Descriptions, Reviews, Etc.
Publisher Description:

Aspirations of Madness, Blank Forms' fifth collection of archival, unpublished, or newly translated texts, takes its title from a series of interviews with Japanese free jazz pioneer Masayuki Takayangi that were published in Japanese in 1975-76 and are published here in English for the first time. The interviews provide a rare look at Takayanagi's eccentric practice and personality, both long under-recognized by audiences outside (and often, inside) of Japan. The postwar Japanese history that Takayanagi describes also surfaces in this publication's opening piece, a poetic tribute by the writer and artist Louise Landes Levi to one of Takayanagi's contemporaries, the poet Kazuko Shiraishi. Aspirations of Madness includes a second Levi poem as well, "A Deep River," written while at La Monte Young and Marian Zazeela's Dream House in 2003. Complementing this tradition of Japanese free improvisation and poetry is the republication of a 1977 interview with Joseph Jarman, the great composer, poet, and multi-instrumentalist. We also feature Charles Stein's introduction to Being = Space x Action.

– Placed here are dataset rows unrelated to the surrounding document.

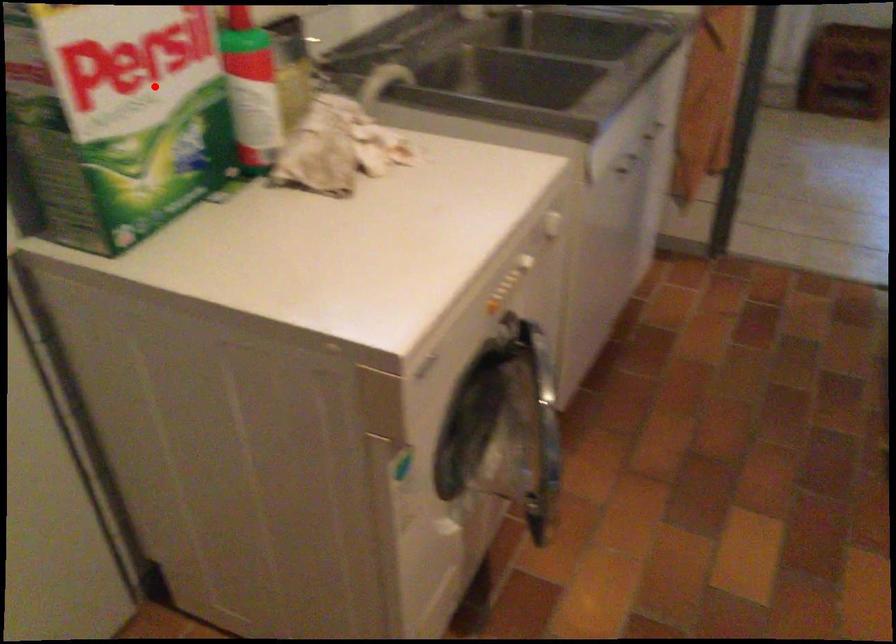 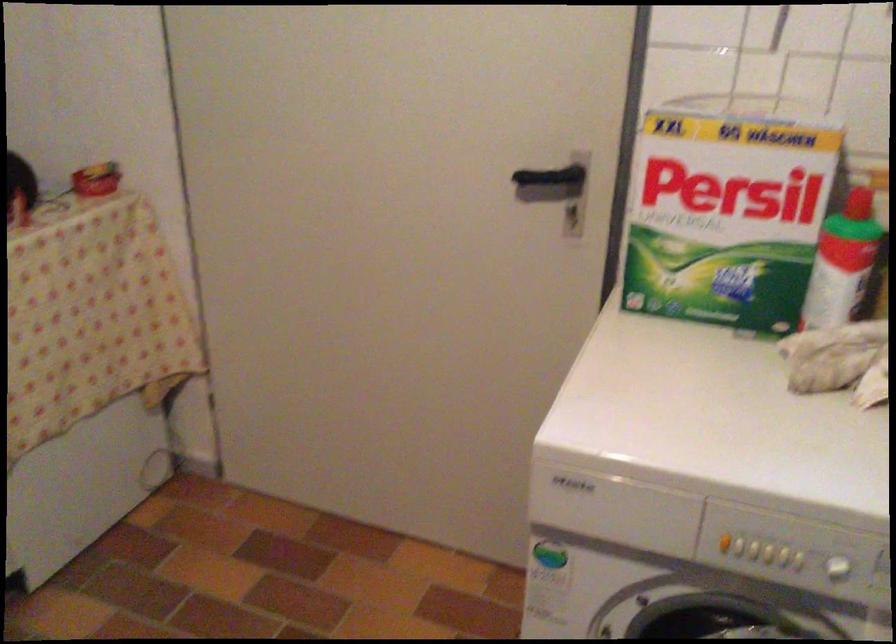 Question: I am providing you with two images of the same scene from different viewpoints. A red point is shown in image1. For the corresponding object point in image2, is it positioned nearer or farther from the camera?

Choices:
 (A) Nearer
 (B) Farther

Answer: (B) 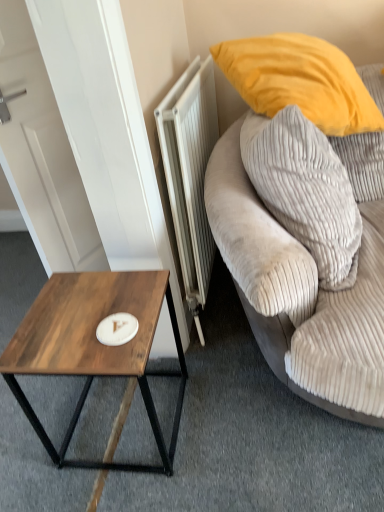 Question: Looking at the image, does white metallic radiator at center seem bigger or smaller compared to velvet grey couch at right?

Choices:
 (A) small
 (B) big

Answer: (A)

Question: Which is correct: white metallic radiator at center is inside velvet grey couch at right, or outside of it?

Choices:
 (A) inside
 (B) outside

Answer: (B)

Question: Estimate the real-world distances between objects in this image. Which object is closer to the wooden coffee table at lower left?

Choices:
 (A) white metallic radiator at center
 (B) velvet gray pillow at upper right
 (C) white matte plate at center
 (D) velvet grey couch at right

Answer: (C)

Question: Which object is the farthest from the white metallic radiator at center?

Choices:
 (A) velvet grey couch at right
 (B) wooden coffee table at lower left
 (C) white matte plate at center
 (D) velvet gray pillow at upper right

Answer: (C) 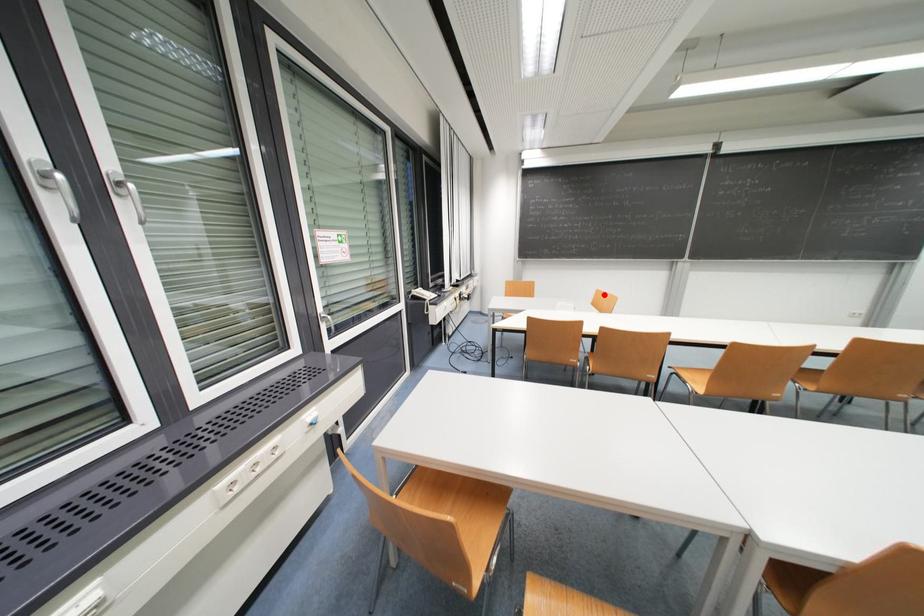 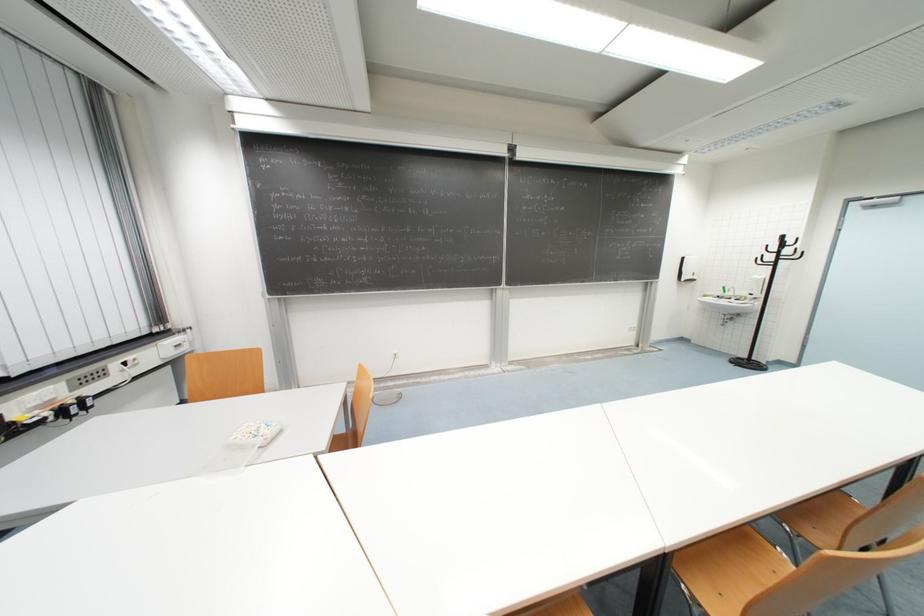 In the second image, find the point that corresponds to the highlighted location in the first image.

(369, 371) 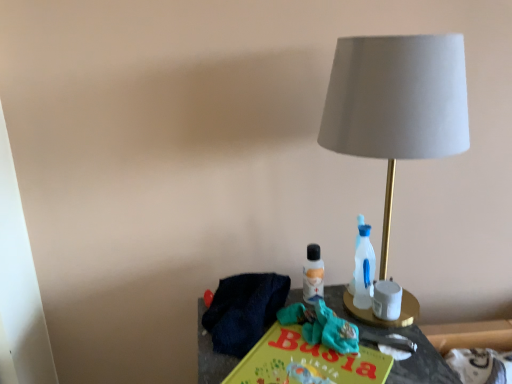 Where is `vacant area that is in front of white matte candle holder at right`? vacant area that is in front of white matte candle holder at right is located at coordinates (396, 357). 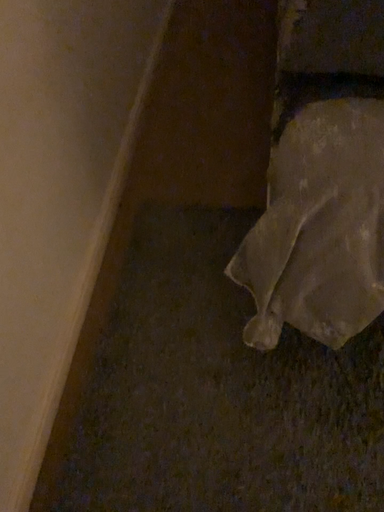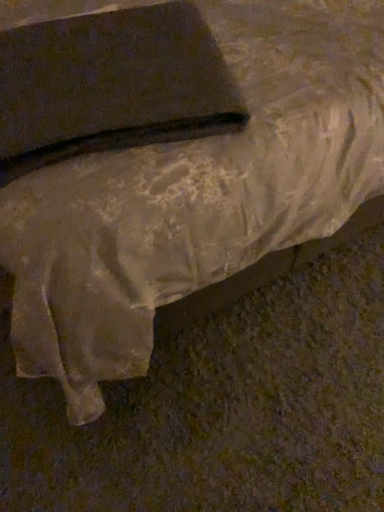 Question: Which way did the camera rotate in the video?

Choices:
 (A) rotated left
 (B) rotated right

Answer: (B) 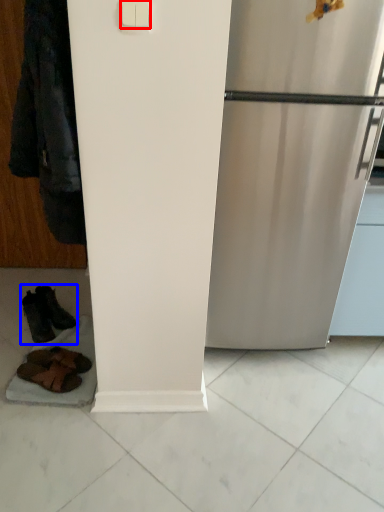 Question: Among these objects, which one is farthest to the camera, light switch (highlighted by a red box) or footwear (highlighted by a blue box)?

Choices:
 (A) light switch
 (B) footwear

Answer: (B) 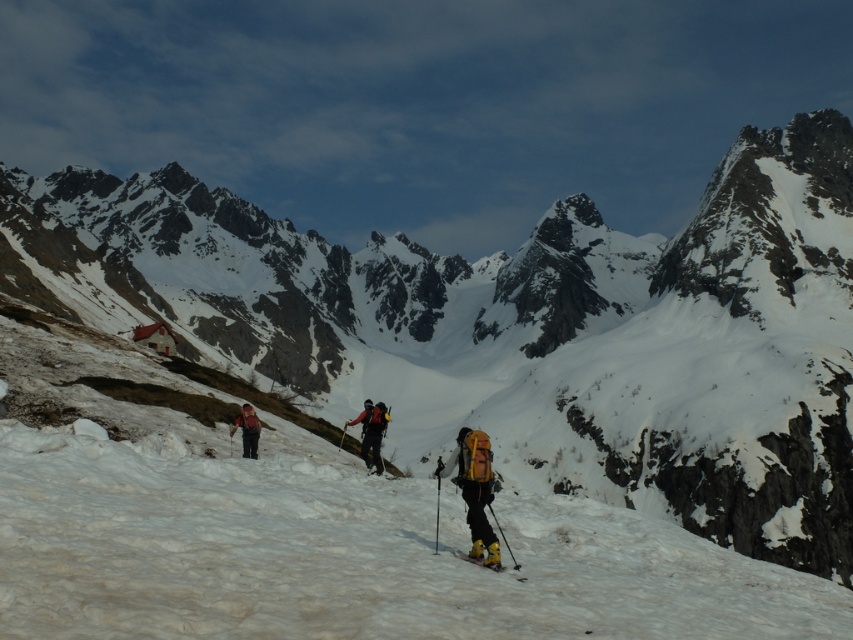 You are standing at the point with coordinates point (248, 448) and want to move towards the point with coordinates point (515, 568). Will you be moving away from or towards the mountains in the background?

Since point (248, 448) is closer to you than point (515, 568), moving from point (248, 448) to point (515, 568) means you are moving away from the mountains in the background.

You are planning to place a small emergency beacon on the slope where the yellow fabric backpack at center is located. The beacon requires a flat area of at least 10x10 cm. Is the area around point (474, 490) suitable?

The area around point (474, 490) has the yellow fabric backpack at center, so placing the beacon there would not be suitable as the backpack occupies the space.

From the picture: You are planning to carry both the matte black backpack at center and the matte red backpack at center during a winter hike. Based on the image, which backpack is taller?

The matte black backpack at center is taller than the matte red backpack at center according to the description. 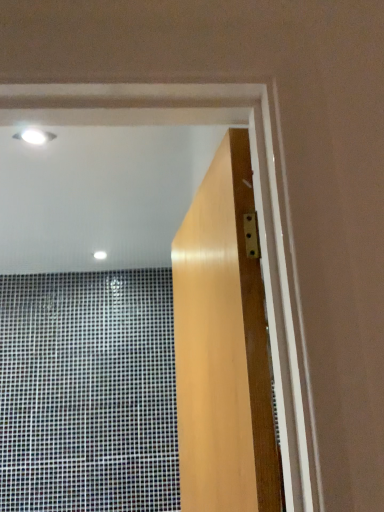 Question: Should I look upward or downward to see light brown wood door at center?

Choices:
 (A) up
 (B) down

Answer: (B)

Further along, Aspirations of Madness features an excerpt from The Tree of Music, a cross-cultural treatise by the Russian musicologist Genrich "Henry" Orlov, the English translation of which has never been published before. Aspirations of Madness closes with one of Maryanne Amacher's final pieces of writing, "The Agreement," from 2009. The text takes the form of a letter between Amacher and the Open Ended Group, with whom she had planned to collaborate on her final, unfinished project, Lagrange: A Four Part Mini Series.